Identifying unmet needs in Woodstock and Brentwood-Darlington
- Elizabeth Ussher Groff
- The Bee - Features
A morning workshop on Saturday, April 16th, brought together a group of four Portland State University graduate students and about twenty Woodstock and Brentwood-Darlington neighbors in the parish hall of Our Lady of Sorrows Church.
Using creative hands-on exercises, students Becky Bodonyi, Julia Crain, Rowan Steel, and Dave West helped participants identify the values, assets, and needs of these two adjoining neighborhoods.
Calling themselves the 'Mosaic Planning Group', the students are working on a Masters degree in Urban Planning at PSU. They are intrigued by the city's ninety-five neighborhoods, each with its own unique character, and each with a neighborhood association to represent all who live, work, or own property within its boundaries.
In the workshop, the students helped neighbors explore the unique characteristics of the two neighborhoods, as well as the assets and challenges for each.
In a second workshop on Wednesday evening, April 27th, at Lane Middle School, a similar discussion sparked ideas of how the two neighborhoods might work together on a project. It was recognized that the more people there are behind an idea or project, the better chance it has of getting attention of people in various city agencies.
Brentwood-Darlington neighbors talked about the need for better access to fresh produce and grocery stores, and the hope for development of more community gardens. They also pointed out that their old nickname 'Felony Flats' should be dropped. They say their neighborhood is improving, and deserves to move away from the crime-ridden stereotype of years past. Other areas for improvement in Brentwood-Darlington were identified as vehicle speed reduction, better pedestrian safety, and more street lighting.
'In the two years I have lived here, there has been a growing sense of community, and more people are talking with each other,' pointed out Robin Fenske, a Brentwood-Darlington Neighborhood Association Board member.
A common need of both neighborhoods was identified as partial improvement for some unfinished street sections that are deeply potholed and currently inaccessible for vehicle passage or for walking and bicycling.
Brentwood-Darlington residents would like an east-west street improvement for walking and bicycling, connecting their neighborhood with the new 'Cartlandia' at the intersection of the Springwater Corridor Bike Trail and S.E. 82nd Avenue of Roses.

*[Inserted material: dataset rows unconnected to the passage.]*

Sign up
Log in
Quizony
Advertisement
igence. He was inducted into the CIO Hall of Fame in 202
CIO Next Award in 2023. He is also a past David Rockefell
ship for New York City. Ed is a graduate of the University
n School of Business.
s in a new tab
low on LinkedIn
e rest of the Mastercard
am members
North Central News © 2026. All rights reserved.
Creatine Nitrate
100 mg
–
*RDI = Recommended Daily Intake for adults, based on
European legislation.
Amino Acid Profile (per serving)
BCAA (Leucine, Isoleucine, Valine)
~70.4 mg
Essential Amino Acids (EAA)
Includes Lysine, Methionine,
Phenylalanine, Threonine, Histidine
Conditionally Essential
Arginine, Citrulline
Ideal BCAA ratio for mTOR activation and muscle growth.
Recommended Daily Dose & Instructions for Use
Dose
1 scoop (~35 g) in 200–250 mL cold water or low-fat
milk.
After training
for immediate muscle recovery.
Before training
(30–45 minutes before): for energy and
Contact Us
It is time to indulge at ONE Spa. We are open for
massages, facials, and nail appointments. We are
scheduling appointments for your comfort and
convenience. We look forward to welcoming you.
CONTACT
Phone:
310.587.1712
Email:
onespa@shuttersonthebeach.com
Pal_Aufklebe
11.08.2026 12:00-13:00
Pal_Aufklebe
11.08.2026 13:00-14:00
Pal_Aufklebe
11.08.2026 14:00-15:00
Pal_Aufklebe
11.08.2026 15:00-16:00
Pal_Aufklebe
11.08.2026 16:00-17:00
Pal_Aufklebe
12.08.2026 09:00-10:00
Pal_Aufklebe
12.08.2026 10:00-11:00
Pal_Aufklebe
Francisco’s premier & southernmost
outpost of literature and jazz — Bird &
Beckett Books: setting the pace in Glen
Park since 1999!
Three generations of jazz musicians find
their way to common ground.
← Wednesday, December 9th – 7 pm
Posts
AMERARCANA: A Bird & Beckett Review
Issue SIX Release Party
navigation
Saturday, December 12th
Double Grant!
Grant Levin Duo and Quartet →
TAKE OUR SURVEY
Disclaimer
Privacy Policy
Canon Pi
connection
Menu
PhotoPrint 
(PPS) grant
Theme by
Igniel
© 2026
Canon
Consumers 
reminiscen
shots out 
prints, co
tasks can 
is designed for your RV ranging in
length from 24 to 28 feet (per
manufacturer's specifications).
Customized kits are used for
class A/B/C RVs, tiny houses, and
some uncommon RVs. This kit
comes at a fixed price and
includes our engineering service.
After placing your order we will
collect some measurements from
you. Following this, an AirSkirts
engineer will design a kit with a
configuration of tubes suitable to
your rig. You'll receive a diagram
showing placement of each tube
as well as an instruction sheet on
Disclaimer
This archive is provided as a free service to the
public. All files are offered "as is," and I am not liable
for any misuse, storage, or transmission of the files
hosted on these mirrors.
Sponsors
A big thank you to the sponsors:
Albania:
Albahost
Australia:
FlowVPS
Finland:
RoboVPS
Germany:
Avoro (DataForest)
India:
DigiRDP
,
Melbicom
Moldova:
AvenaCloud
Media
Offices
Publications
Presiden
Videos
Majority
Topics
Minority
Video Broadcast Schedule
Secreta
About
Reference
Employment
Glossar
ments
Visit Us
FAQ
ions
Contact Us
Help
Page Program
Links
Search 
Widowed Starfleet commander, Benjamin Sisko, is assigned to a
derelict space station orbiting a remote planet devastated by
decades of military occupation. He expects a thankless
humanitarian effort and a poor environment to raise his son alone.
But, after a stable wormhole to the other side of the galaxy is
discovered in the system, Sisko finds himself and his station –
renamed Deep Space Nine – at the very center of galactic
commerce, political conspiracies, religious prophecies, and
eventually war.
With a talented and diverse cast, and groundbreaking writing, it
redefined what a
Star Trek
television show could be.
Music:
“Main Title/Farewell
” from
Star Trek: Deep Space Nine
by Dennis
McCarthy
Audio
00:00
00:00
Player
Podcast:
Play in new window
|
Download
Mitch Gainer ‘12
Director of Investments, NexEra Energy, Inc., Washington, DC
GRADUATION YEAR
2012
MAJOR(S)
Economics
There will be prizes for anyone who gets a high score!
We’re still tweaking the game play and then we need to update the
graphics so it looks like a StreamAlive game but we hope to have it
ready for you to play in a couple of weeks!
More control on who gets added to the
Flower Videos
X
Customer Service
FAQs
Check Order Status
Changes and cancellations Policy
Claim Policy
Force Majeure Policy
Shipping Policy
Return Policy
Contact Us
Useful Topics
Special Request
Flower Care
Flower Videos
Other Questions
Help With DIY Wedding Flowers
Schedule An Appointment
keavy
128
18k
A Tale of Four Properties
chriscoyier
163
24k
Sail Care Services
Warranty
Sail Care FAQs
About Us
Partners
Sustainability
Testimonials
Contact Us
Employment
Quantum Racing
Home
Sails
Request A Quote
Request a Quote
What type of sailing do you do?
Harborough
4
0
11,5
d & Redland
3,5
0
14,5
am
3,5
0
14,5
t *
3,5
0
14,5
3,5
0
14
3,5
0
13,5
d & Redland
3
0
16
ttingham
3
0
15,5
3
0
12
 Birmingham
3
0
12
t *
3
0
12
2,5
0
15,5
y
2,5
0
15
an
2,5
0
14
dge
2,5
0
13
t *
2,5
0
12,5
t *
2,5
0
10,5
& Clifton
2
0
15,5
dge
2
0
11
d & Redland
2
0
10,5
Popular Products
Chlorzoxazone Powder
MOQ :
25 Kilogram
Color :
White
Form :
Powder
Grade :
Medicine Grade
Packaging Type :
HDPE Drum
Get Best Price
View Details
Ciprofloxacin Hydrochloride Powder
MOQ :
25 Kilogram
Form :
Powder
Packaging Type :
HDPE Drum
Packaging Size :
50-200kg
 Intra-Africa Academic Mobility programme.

Woodstock neighborhood participants noted the need for roadway improvements on some streets closely parallel to Woodstock Boulevard, in case of an emergency or unusual congestion on the main street.
Carol Uhte, Administrator of the Woodstock Branch Library, who attended both sessions, pointed out that turning left onto Woodstock Boulevard from the library is very difficult and can be hazardous.
Everyone present agreed that traffic flow and safety near the library could be enhanced if there were a street - even only partially improved - south of the library that would connect with S.E. 52nd, 46th, , and perhaps even to S.E. 39th/Cesar Chavez Boulevard. Otherwise, 'You can get trapped driving behind the library if you don't know which streets go through,' Uhte said.
Woodstock neighbors also expressed a desire to attract businesses that will maintain the unique character and integrity of the Woodstock Village Center.
The PSU students, whose project this was, plan to publish a workbook with organizing tips and resources that could be used by all ninety-five Portland neighborhoods to guide and empower neighbors to find ways to bring about positive change in their communities.
The Mosaic Planning Group project, called 'Amplify PDX - Amplifying the Portland Community Voice', is funded with a small stipend from the Portland Bureau of Planning and Sustainability, and has volunteer technical support from PSU professors.